Audit Committee
AUDIT COMMITTEE – Terms of Reference
The Terms of Reference of the Audit Committee are summarised as below:
Authority
The Committee is to be financial literate and shall in accordance with the procedures to be determined by the Board (if any) and at the cost of the Company, to carry out the following :
- Have authority to investigate any activity within the Committee’s terms of reference;
- Have the authority to review and approve the appointment or reappointment and replacement of the head or the firm of internal audit function who report to the Committee;
- Have full and unrestricted access to any information pertaining to the Company or the Group;
- Have direct communication channels with the external auditors and person(s) carrying out the internal audit function or activity;
- Have resources which are reasonably required to enable it to perform its duties including to obtain outside legal or other independent professional advice and secure the attendance of outsiders with relevant experience and expertise if it considers this necessary;
- Convene meetings with the external auditors, internal auditors or both, excluding the attendance of other directors and employees of the Company, whenever deemed necessary but at least twice a year; and
- Require a former key audit partner to observe a cooling-off period of at least 3 years before being appointed as a member of the Audit Committee.
Duties
The duties of the Committee shall be to carry out the following:-
- assess the suitability, objectivity and independence and any matters concerning the appointment, re-appointment and dismissal of the external auditors. The assessment should consider information presented in the Annual Transparency Report of the audit firm and the audit fee and recommend its proposal to the Board for approval;
- review the external audit plan, the nature and scope of the audit presented by the external auditors before the commencement of the audit;
- consider the external auditors’ audit report, their findings, areas of concern arising from the audit;
- meet the external auditors at least twice a year in the absence of management to discuss any other matters the external auditors may wish to bring to the Audit Committee;
- consider the quarterly and annual financial statements and any financial information for publication, focusing particularly on:
i. Changes in implementation of major accounting policy changes;
ii. Significant and unusual events; and
iii. Compliance with accounting standards and legal requirement. - review the external auditors’ management letter and management’s responses and actions taken to resolve the issue;
- consider all proposals by management and review the suitability and independence regarding the appointment, transfer or dismissal of the internal auditors and recommend to the Board for approval;
- review the adequacy of the competency and relevance of the scope, functions and resources of internal audit and the necessary authority to carry out its work;
- review the audit plan and work programme of internal audit;
- review the internal auditors’ report, their findings of internal audit work and management’s response;
- review the process and any evaluations on risk management and internal controls by the internal auditors and authorise the commission investigation to be conducted by the internal auditors as it deems fit;
- review the Audit Committee report and Statement on Internal Audit function and the cost incurred for the internal audit function in respect of the financial year;
- review any related party transactions that they are conducted in the best interest of the Company and conflict of interest situations that may arise within the Company or the Group;
- assist the Board to review the following for publication in Company’s annual report and or uploaded to the website of the Company and the Group:
- Statement on corporate governance as the Company has applied the principles set out in the Malaysian Code on Corporate Governance 2021, having considered the practices and guidance stated under each principle and apply or explain an alternative to meet the intended outcome, if any;
- Statement on the Board’s responsibility for preparing the annual audited financial statements;
- Statement on risk management and internal control of the Group; and
- The policies and procedures for whistle blowing and anti-corruption.

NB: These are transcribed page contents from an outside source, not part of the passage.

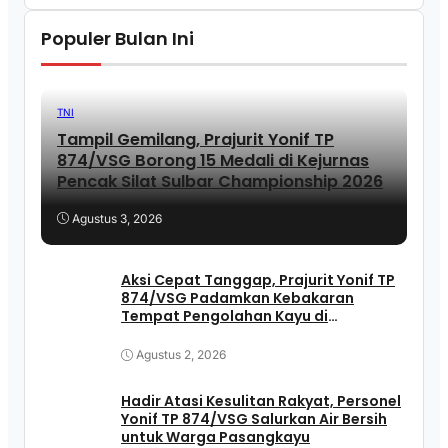
Populer Bulan Ini
TNI
Tampil Gemilang, Prajurit Yonif TP
874/VSG Borong 15 Medali di Kejurnas
Pencak Silat Sulbar Championship 2026
Agustus 3, 2026
Aksi Cepat Tanggap, Prajurit Yonif TP
874/VSG Padamkan Kebakaran
Tempat Pengolahan Kayu di
Pasangkayu
Agustus 2, 2026
Hadir Atasi Kesulitan Rakyat, Personel
Yonif TP 874/VSG Salurkan Air Bersih
untuk Warga Pasangkayu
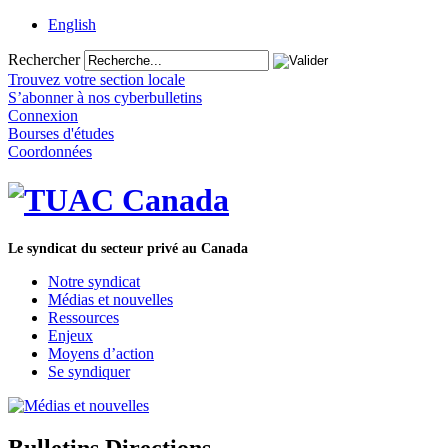
English
Rechercher
Trouvez votre section locale
S’abonner à nos cyberbulletins
Connexion
Bourses d'études
Coordonnées
Le syndicat du secteur privé au Canada
Notre syndicat
Médias et nouvelles
Ressources
Enjeux
Moyens d’action
Se syndiquer
Bulletins Directions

- report to the Bursa Securities on any matter reported by it to the Board which have not been satisfactorily resolved that resulted in breach of the related listing requirement; and
- review any other matter as directed by the Board.
Quorum For Meetings
The quorum shall be formed only if there is a majority of members present at the meeting who are independent directors.
Attendance at Meetings
- Finance Consultant, Accounts Manager and the Company Secretary shall normally attend meetings. The Managing Director, Deputy Managing Director Cum Chief Executive Officer and the Internal Auditor may be invited to attend the meeting;
- representatives of the external auditors shall attend the meeting to consider the final audited financial statements and such other meetings determined by the Committee; and
- non-member directors shall not attend unless specifically invited to by the Committee.
Frequency of Meetings
The Chairman of the Audit Committee shall call for meetings which will be held not less than four (4) times a year. The external auditors may request a meeting with the Audit Committee anytime if they consider necessary.
Reporting Procedures
- the Company Secretary shall be the Secretary of the Committee. She shall record attendance of all members and invitees and minutes down the proceedings of every meeting of the Committee. All minutes of meetings shall be circulated to every member of the Board;
- the books containing the minutes of the proceedings of meetings of the Committee are kept in the registered office of the Company and are available for inspection.